Homeowner Robert Rice says it makes no sense to him since the policy satisfied the requirements of his mortgage holder.
Imagine if you think you have homeowners insurance and your house burns down-- then your insurance agent says you're not covered. Rice says going public may not help his situation. But he hopes it can save somebody else from experiencing the same devastating loss.
It was September 22 when his house north of Sulphur burned down. Robert and Mary Rice lived in the house originally bought by his mother who died in 2009. Robert was her heir and they lost everything. "It consumed the whole house. The whole back side of the house was completely gone. The upstairs game room collapsed on the lower part. All the items in the house were a total loss."
Robert says the house was mortgaged-- and of course anyone who borrows money to buy a home is required by the lender to maintain homeowners insurance to cover such a loss. Rice was shocked when his agent informed him his policy did not cover fire-- only wind and hail. "I'm just floored by it. I'm wondering how many other people are sitting holding policies. They have a policy in their file box that, when something happens, they're going to pull that policy out and find out, they're not covered like they thought they were."
He finds it even more ironic that he received a notice saying the existing policy will cancel October 28 of this year-- and though it only covers wind and hail the cancellation notice itself is captioned "dwelling fire." Said Rice, "Even though it says dwelling fire policy it does not cover fire. It covers wind and hail. I have $160,000 worth of insurance coverage for a hail storm to tear my house up."

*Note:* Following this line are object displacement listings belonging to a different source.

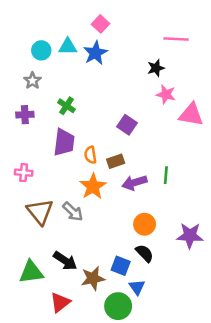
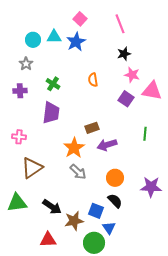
pink line: (176, 39) -> (120, 24), moved, turned 66
purple square: (127, 125) -> (126, 99), moved
orange semicircle: (90, 155) -> (93, 80), moved
green line: (166, 175) -> (145, 134), moved
brown triangle: (40, 212) -> (32, 168), turned 35
gray arrow: (73, 212) -> (78, 172), moved
green triangle: (31, 272) -> (17, 203), moved
red triangle: (60, 302) -> (48, 240), turned 36

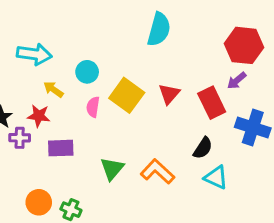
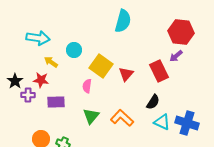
red triangle: (169, 94) -> (126, 74), moved
pink semicircle: (93, 107) -> (87, 86), moved
blue cross: (253, 128) -> (187, 123), moved

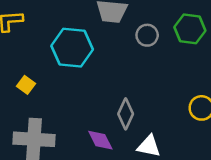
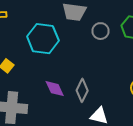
purple diamond: (100, 140) -> (55, 89), moved

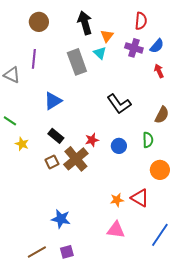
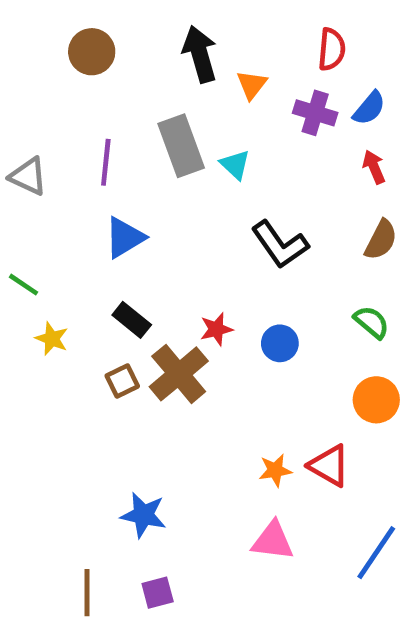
cyan triangle: (100, 53) -> (235, 165), moved
purple line: (34, 59) -> (106, 162), moved
brown semicircle: (162, 115) -> (381, 240), moved
green semicircle: (148, 140) -> (372, 322), moved, turned -49
brown line: (37, 252) -> (87, 593), turned -60

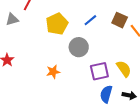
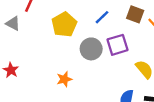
gray triangle: (12, 19) -> (13, 23), turned 48
purple square: (99, 71) -> (117, 45), moved

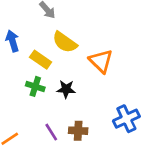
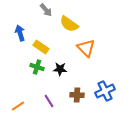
yellow semicircle: (65, 42) -> (69, 24), moved
brown cross: (78, 131) -> (77, 95), moved

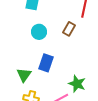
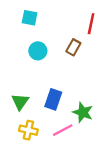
blue rectangle: (46, 63) -> (53, 99), moved

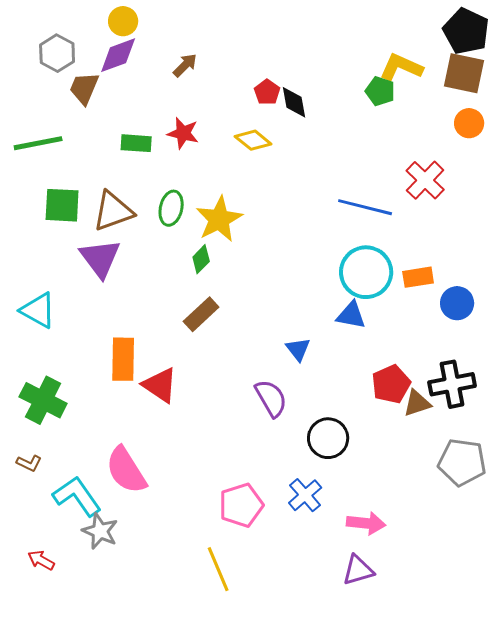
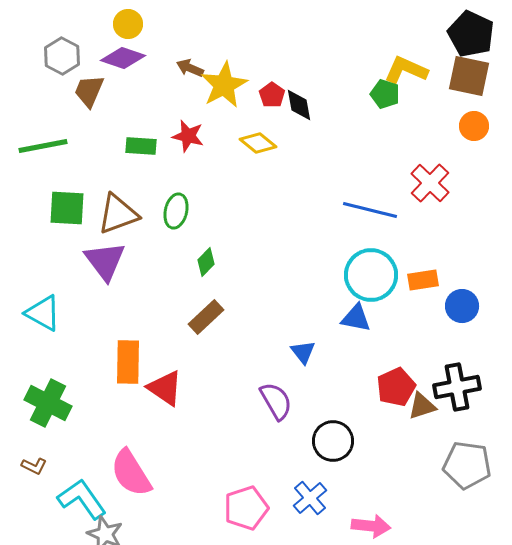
purple diamond: (118, 55) -> (123, 58), turned 39
brown arrow: (185, 65) -> (190, 68), turned -112
yellow star: (219, 219) -> (224, 85), moved

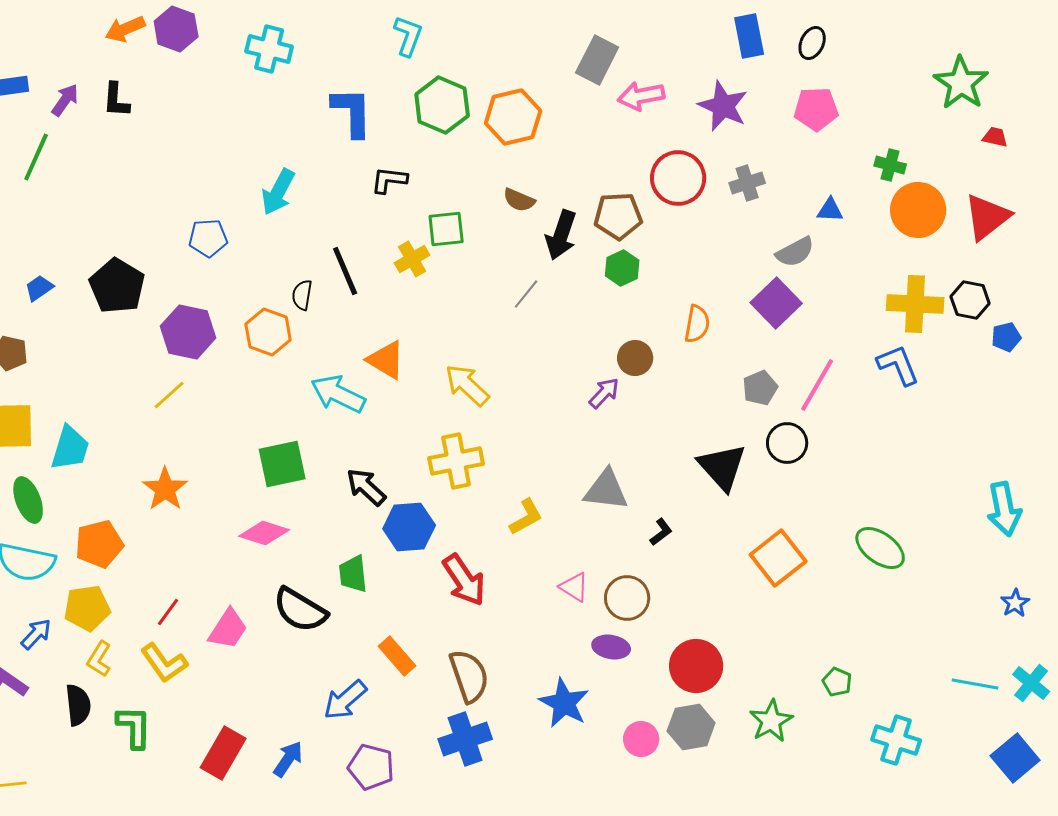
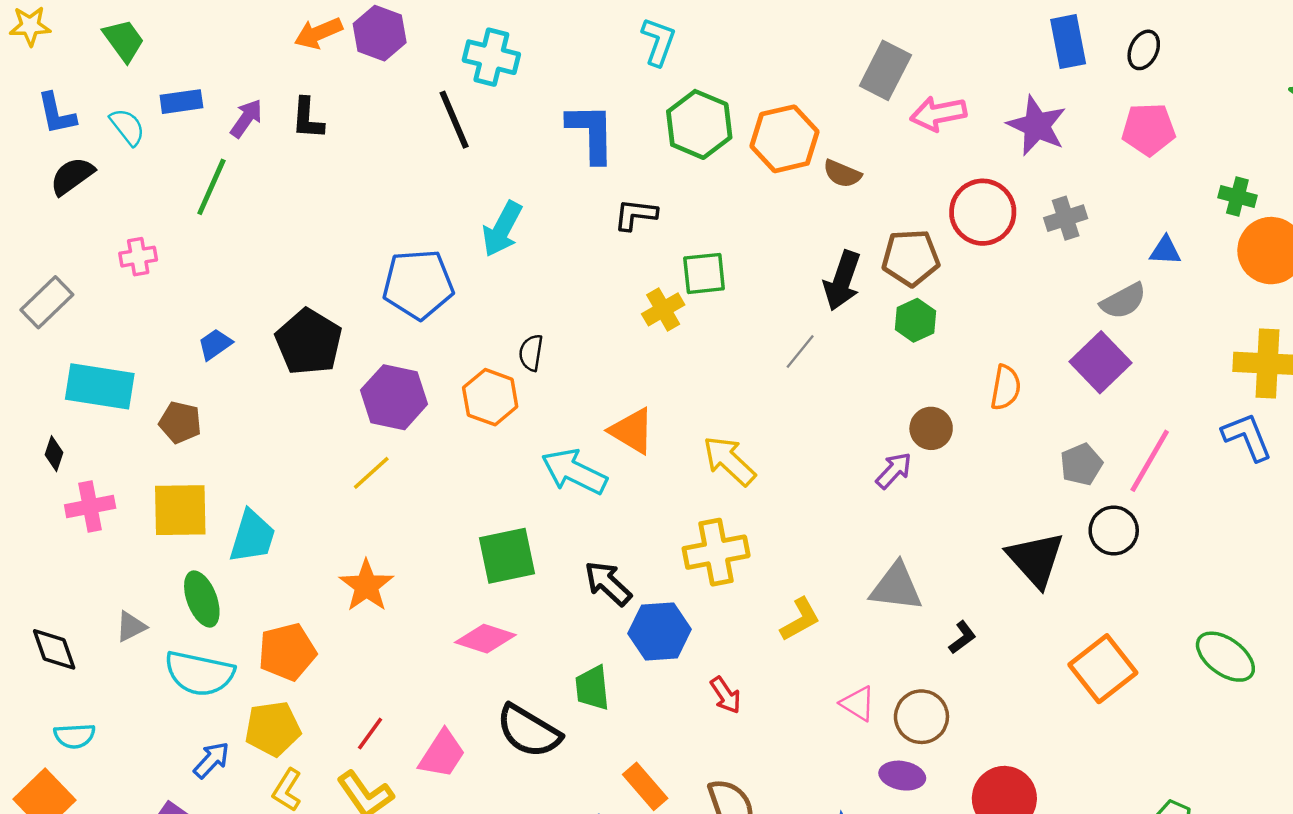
brown semicircle: (519, 200) -> (842, 174), moved
blue pentagon: (208, 238) -> (418, 284), size x1.5
black line: (345, 271) -> (454, 120), moved
red arrow: (464, 580) -> (726, 695), size x0.6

Apparently Rice's mortgage holder has its own insurance policy to cover cases like this. But for Rice it means no coverage for the contents. "Nothing for me. I'm not thinking Theresa or KPLC or any of the news agencies can do anything for me.But they can get the word out to people to look at your insurance policies, to make sure that these insurance policies are what they said they are-- to call your insurance agent and make sure you're still covered by the same thing. Because they will drop it, they will change it and they won't tell you until it's too late. Until you can't do anything about it."
The insurance agent, Timothy Dupont, says the original policy that did cover fire was canceled in 2009 for non payment.
But he says rice wouldn't be covered anyway because it's in the name of his late mother.
And he confirms the policy in effect does only cover wind and hail even though the cancellation notice calls it "dwelling fire."